I was talking about money actually - 256 cores system will be very expensive.
I'm not sure about the relevance of that?
When it is affordable--it's already available; the IBM Power 795 can have 256 cores and 4 hardware threads per core) giving a 1024 thread processor in a box--a threaded solution will port to it with the change of one number.
Two years or so ago, 4 cores were horribly expensive. I now have one sitting in front of me that cost about the same as a high end smartphone!
Next year will see the release of 16-core commodity processors, some with 2-way hyper threading. When my next "refresh" cycle comes around in 2012, I'll be looking for 16-cores for dirt cheap price. I'll probably have to wait until towards the end of the year, rather than the beginning. I'll also be looking to have 512/1024 core GPU in the same box for the same price.
I know POE can span clusters, but clusters don't make sense. Other than as a stop gap solution until a multi-core fitting your aspirations or price becomes available.
For why, there is a wonderful example of the problem cited in an article I read just today. The fourth para (starting "For example") is the crux of the cluster problem (albeit this example is gpus).

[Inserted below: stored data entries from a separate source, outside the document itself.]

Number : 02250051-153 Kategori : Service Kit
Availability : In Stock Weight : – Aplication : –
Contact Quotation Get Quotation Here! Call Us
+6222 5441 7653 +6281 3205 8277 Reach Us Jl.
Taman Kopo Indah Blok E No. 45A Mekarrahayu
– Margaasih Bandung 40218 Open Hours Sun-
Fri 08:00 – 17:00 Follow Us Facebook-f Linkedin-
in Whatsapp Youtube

Just as scaling with processes tops out very quickly because of the costs of IPC; so clustering tops out even more quickly because of the even higher costs of inter-box network comms (INC). And as processors become more efficient at processing a given volume of data, so the ratio of non-productive IPC and INC to useful CPU work grows.
And the tests are not correct BTW. Time required for creating new thread depends on the size of all existing variables.

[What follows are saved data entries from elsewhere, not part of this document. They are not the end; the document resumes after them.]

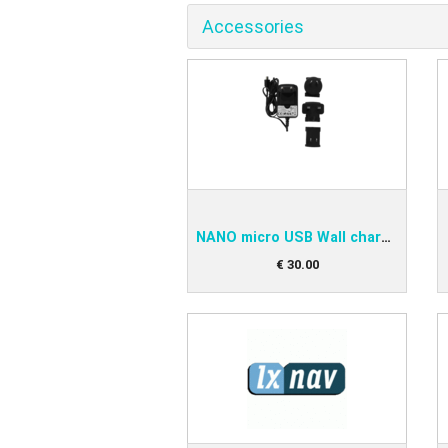
Accessories
NANO micro USB Wall charger
€
30
.
00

Yes. That is an annoying detail of the ithreads implementation. But, it is quite easy to avoid; you just spawn your workers early, and have them require rather than use what they (individually) need.

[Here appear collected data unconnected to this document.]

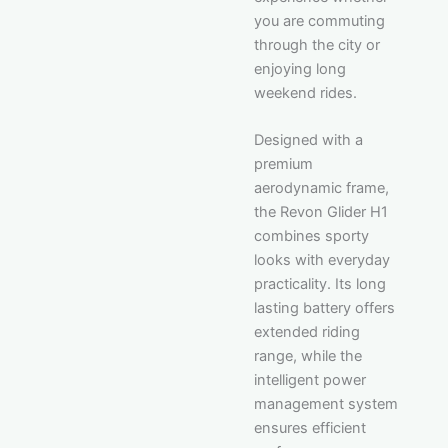
you are commuting
through the city or
enjoying long
weekend rides.
Designed with a
premium
aerodynamic frame,
the Revon Glider H1
combines sporty
looks with everyday
practicality. Its long
lasting battery offers
extended riding
range, while the
intelligent power
management system
ensures efficient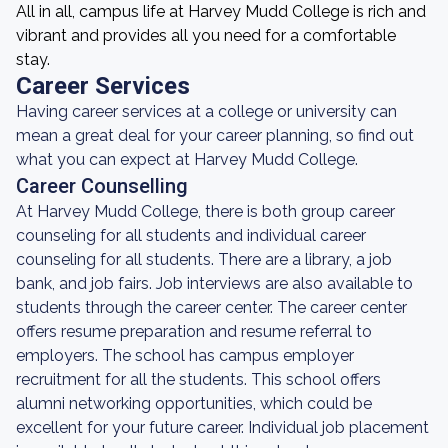
All in all, campus life at Harvey Mudd College is rich and
vibrant and provides all you need for a comfortable
stay.
Career Services
Having career services at a college or university can
mean a great deal for your career planning, so find out
what you can expect at Harvey Mudd College.
Career Counselling
At Harvey Mudd College, there is both group career
counseling for all students and individual career
counseling for all students. There are a library, a job
bank, and job fairs. Job interviews are also available to
students through the career center. The career center
offers resume preparation and resume referral to
employers. The school has campus employer
recruitment for all the students. This school offers
alumni networking opportunities, which could be
excellent for your future career. Individual job placement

But forks face a similar problem--indeed, the copy problem exists in iThreads specifically because of the attempt to make threading look like fork. If you need to share data between forks, there is still a "duplication penalty", although it is disguised by coming at use-time, rather than spawn-time.
COW may appear to avoid the need to duplicate data memory, but it just means it gets duplicated piecemeal on use, rather than in one lump up front. Even if it is "read-only" in the sense of your program, it is often modified by simple "read-only" accesses.
Use $#array and a 4k page of COW'd memory get copied. Use a regex on a string that alters its pos, and another 4k page gets copied. Even if the string is only 4 characters. Use a single scalar, instantiated as a number, in a string context, and another 4k page gets copied. Use each, keys, or values on a hash, and (at least) another 4k gets copied.
These piecemeal requests for another single page of VM followed by a 4k copy through ring 0 add up to far more than an up-front single request for as many pages of VM as are required followed by a single ring 3 rep mov.